Single by Bronski Beat

from the album Truthdare Doubledare
- B-side: "I Gave You Everything"
- Released: 11 November 1985
- Genre: Hi-NRG
- Length: 3:38
- Label: Forbidden Fruit; London;
- Songwriters: Steve Bronski; John Foster; Larry Steinbachek;
- Producer: Adam Williams

Bronski Beat singles chronology
| "I Feel Love" (1985) | "Hit That Perfect Beat" (1985) | "C'mon! C'mon!" (1986) |

Audio
- "Hit That Perfect Beat" on YouTube

= Hit That Perfect Beat =

1985 single by Bronski Beat

"Hit That Perfect Beat" is a song by British synth-pop band Bronski Beat from their second album, Truthdare Doubledare (1986). It reached number three on the UK Singles Chart in January 1986 and entered the top 10 in Australia, South Africa, and several European countries.

==Music video==
The video for the song featured frontman and vocalist John Foster in the video seeking to join the group after reading an advert in a newspaper and fronts an audition to join the group.

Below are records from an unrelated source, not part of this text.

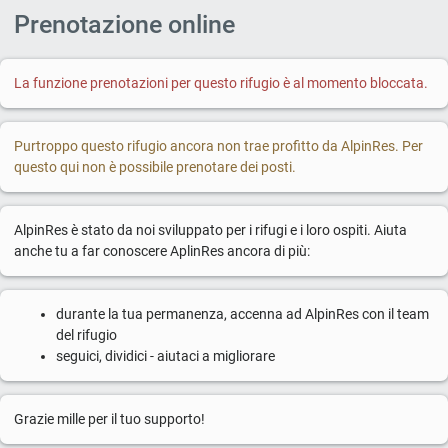
Prenotazione online
La funzione prenotazioni per questo rifugio è al momento bloccata.
Purtroppo questo rifugio ancora non trae profitto da AlpinRes. Per
questo qui non è possibile prenotare dei posti.
AlpinRes è stato da noi sviluppato per i rifugi e i loro ospiti. Aiuta
anche tu a far conoscere AplinRes ancora di più:
durante la tua permanenza, accenna ad AlpinRes con il team
del rifugio
seguici, dividici - aiutaci a migliorare
Grazie mille per il tuo supporto!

The video also features the other two band members playing with Foster at a Liverpool club called "The State" as well as scenes from in and around Stanley Dock, and flashes from the 1985 film Letter to Brezhnev.

==Track listing==

7-inch single
| No. | Title | Length |
|---|---|---|
| 1. | "Hit That Perfect Beat" |  |
| 2. | "I Gave You Everything" |  |

UK, Australasian, and Japanese 12-inch single
| No. | Title | Length |
|---|---|---|
| 1. | "Hit That Perfect Beat" (extended version) | 6:25 |
| 2. | "I Gave You Everything" | 4:00 |

UK 12-inch single (Instant mix)
| No. | Title | Length |
|---|---|---|
| 1. | "Hit That Perfect Beat" (Instant mix) |  |
| 2. | "Hit That Perfect Beat" (Instant dub) |  |
| 3. | "I Gave You Everything" |  |

UK 12-inch single (Metropolitan version)
| No. | Title | Length |
|---|---|---|
| 1. | "Hit That Perfect Beat" (Metropolitan version) |  |
| 2. | "Hit That Perfect Beat" (Instant dub) |  |
| 3. | "I Gave You Everything" |  |

US 12-inch single
| No. | Title | Length |
|---|---|---|
| 1. | "Hit That Perfect Beat" (remix) | 8:26 |
| 2. | "Hit That Perfect Beat" (original mix) | 6:25 |
| 3. | "Hit That Perfect Beat" (dub) | 7:10 |

Canadian 12-inch single
| No. | Title | Length |
|---|---|---|
| 1. | "Hit That Perfect Beat" (extended version) |  |
| 2. | "Hit That Perfect Beat" (Instant mix) |  |

==Charts==

===Weekly charts===

| Chart (1985–1986) | Peak position |
|---|---|
| Australia (Kent Music Report) | 3 |
| Austria (Ö3 Austria Top 40) | 11 |
| Belgium (Ultratop 50 Flanders) | 23 |
| Canada Top Singles (RPM) | 91 |
| Europe (European Hot 100 Singles) | 8 |
| Ireland (IRMA) | 5 |
| Italy (Musica e dischi) | 5 |
| Netherlands (Dutch Top 40) | 16 |
| Netherlands (Single Top 100) | 19 |
| South Africa (Springbok Radio) | 5 |
| Switzerland (Schweizer Hitparade) | 3 |
| UK Singles (OCC) | 3 |
| West Germany (GfK) | 4 |

===Year-end charts===

| Chart (1986) | Position |
|---|---|
| Australia (Kent Music Report) | 20 |
| Europe (European Hot 100 Singles) | 77 |
| Switzerland (Schweizer Hitparade) | 29 |
| West Germany (Media Control) | 32 |

==Certifications==

| Region | Certification | Certified units/sales |
| United Kingdom (BPI) | Silver | 250,000^{^} |
^{^} Shipments figures based on certification alone.

==In other media==
The song appears in Metallica's 1992 documentary A Year and a Half in the Life of Metallica, showcasing the recording of their Eponymous fifth studio album. During the credits, a scene showing drummer Lars Ulrich and guitarist Kirk Hammett dancing to the song as bassist Jason Newsted bobs his head comedically.